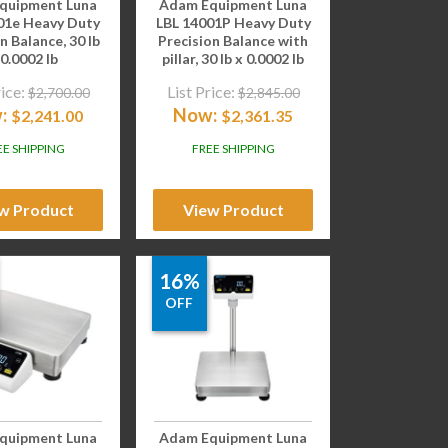
quipment Luna
Adam Equipment Luna
01e Heavy Duty
LBL 14001P Heavy Duty
n Balance, 30 lb
Precision Balance with
 0.0002 lb
pillar, 30 lb x 0.0002 lb
rice:
List Price:
$
2,700.00
$
2,845.00
:
Now:
$
2,241.00
$
2,361.35
EE SHIPPING
FREE SHIPPING
w Product
View Product
16%
OFF
quipment Luna
Adam Equipment Luna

★ ★ ★ ★

Set down every entry above verbatim, without pictures.

## Completed exercise
quipment Luna
Adam Equipment Luna
01e Heavy Duty
LBL 14001P Heavy Duty
n Balance, 30 lb
Precision Balance with
 0.0002 lb
pillar, 30 lb x 0.0002 lb
rice:
List Price:
$
2,700.00
$
2,845.00
:
Now:
$
2,241.00
$
2,361.35
EE SHIPPING
FREE SHIPPING
w Product
View Product
16%
OFF
quipment Luna
Adam Equipment Luna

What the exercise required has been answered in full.